# [Description of the task]
Print the records below exactly, and do not carry over any picture.

# [Saved entries]
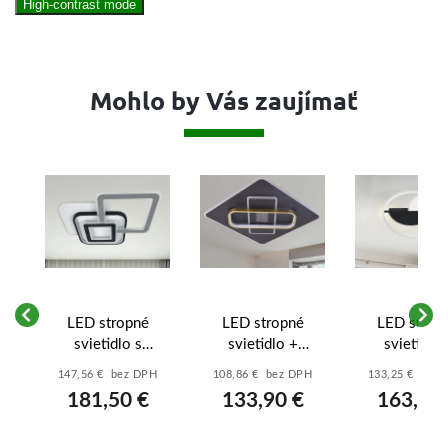
High-contrast mode
Mohlo by Vás zaujímať
LED stropné
LED stropné
LED strop
svietidlo s
svietidlo +
svietidlo 
diaľkovým
diaľkový ovládač
diaľkový
H
147,56 € bez DPH
108,86 € bez DPH
133,25 € bez
 -
ovládačom 105W
90W - J1326/B
ovládačom 7
181,50 €
133,90 €
163,90
- J1339/W
TA1315/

# [Output below]
High-contrast mode
Mohlo by Vás zaujímať
LED stropné
LED stropné
LED strop
svietidlo s
svietidlo +
svietidlo 
diaľkovým
diaľkový ovládač
diaľkový
H
147,56 € bez DPH
108,86 € bez DPH
133,25 € bez
 -
ovládačom 105W
90W - J1326/B
ovládačom 7
181,50 €
133,90 €
163,90
- J1339/W
TA1315/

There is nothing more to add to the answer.